Après son succès aux États-Unis et sa nomination aux Oscars du meilleur film d’animation, le phénomène Marcel le Coquillage (avec ses chaussures) est enfin distribué dans les salles françaises sous la houlette du studio A24. Ce premier long-métrage réalisé par Dean Fleischer-Camp mélange animation en stop-motion et prises de vues réelles, mais surtout innocence et mélancolie. Sous ses airs faussement simplistes, le film est autant une sucrerie attendrissante qu’une belle réflexion sur la collectivité et l’individualisme.

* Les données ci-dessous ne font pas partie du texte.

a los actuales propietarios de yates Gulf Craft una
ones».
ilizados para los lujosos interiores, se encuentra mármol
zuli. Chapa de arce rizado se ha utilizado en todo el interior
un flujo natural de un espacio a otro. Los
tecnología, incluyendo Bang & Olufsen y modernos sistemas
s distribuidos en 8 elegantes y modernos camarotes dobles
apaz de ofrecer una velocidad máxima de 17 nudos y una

critique pleine de douceur

HOMECOMING

À mi-chemin entre Arrietty : le petit monde des chapardeurs et Wall-E, Marcel le Coquillage (avec ses chaussures) suit le quotidien bien rempli de Marcel, un minuscule coquillage forcé de se débrouiller seul depuis que lui et sa grand-mère Connie ont été séparés du reste de leur famille. Étant donné qu’il vit dans une maison à échelle humaine, ce personnage de quelques centimètres seulement réinvente constamment son environnement, forçant également le film à faire preuve de créativité pour détourner les objets de notre quotidien afin de les adapter au sien : une boîte à bijoux fait office de chambre à coucher ; une balle de tennis se transforme en 4X4 presque tout terrain ; un poudrier devient un lit douillet et le muselet d’une bouteille de vin un déambulateur pour mamie.

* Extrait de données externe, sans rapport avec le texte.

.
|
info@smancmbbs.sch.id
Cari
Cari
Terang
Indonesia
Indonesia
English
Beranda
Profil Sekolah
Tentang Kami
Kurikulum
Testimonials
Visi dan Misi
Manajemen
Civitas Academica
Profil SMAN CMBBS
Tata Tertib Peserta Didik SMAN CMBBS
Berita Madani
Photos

Le film fourmille ainsi de détournements amusants et astucieux qu’on imagine aussi très chronophages et méticuleux pour les animateurs. En plus de recréer tout un univers à partir de nos bricoles, Marcel sait aussi innover, comme lorsqu’il grimpe sur des murs après avoir englué ses chaussures de sirop d’érable ou qu’il fait tomber les fruits d’un arbre à l’aide d’un ingénieux système reposant sur un batteur électrique. Marcel est donc un jeune protagoniste d’apparence fragile et insouciante qui doit se responsabiliser, découvrir le monde au-delà de son jardin, trouver sa force et son indépendance en dépassant ses peurs. 

 

Marcel le Coquillage (avec ses chaussures) : photoUn plan, dix idées

 

Le film a donc tout d’une autre quête initiatique qui se veut tendre, mais pas seulement. L’espièglerie du personnage, sa philosophie simple (qui lui confère une étonnante sagesse) et le ton léger du film cachent en réalité de la mélancolie et surtout la grande détresse émotionnelle de son tout-petit héros. 

L’histoire de Marcel, ou plutôt ce qui l’a contraint à la solitude, se trouve dans la dispute qui a éclaté entre les anciens propriétaires de la maison, ce qui renvoie l’image d’un enfant perdu qui cherche de nouveaux repères après le divorce ou la séparation de ses parents. Transformée en Airbnb, c’est-à-dire ce qu’on fait de plus impersonnel comme logement, cette maison dépeuplée peut ainsi symboliser la destruction du foyer et l’attente, tout aussi symbolique, d’un nouveau départ plus apaisé. 

  

Marcel le Coquillage (avec ses chaussures) : photoJustice pour mamie Connie 

 

SORTIR DE SA COQUILLE 

S’il impressionne par sa technique, le film est surtout un puits thématique sans fond. Au-delà de la quête initiatique, plusieurs autres interprétations de cette histoire d’apparence banale sont possibles, comme les nombreux parallèles avec la guerre, l’immigration et sa descendance, mais surtout sa dimension méta. Après quelques courts-métrages viraux prenants Marcel pour vedette, la suite logique pour Dean Fleischer-Camp était de réaliser un long-métrage, celui-ci lui permettant de poursuivre les facéties du coquillage, de dresser le constat de notre époque et d’interroger son rôle au sein de son oeuvre. 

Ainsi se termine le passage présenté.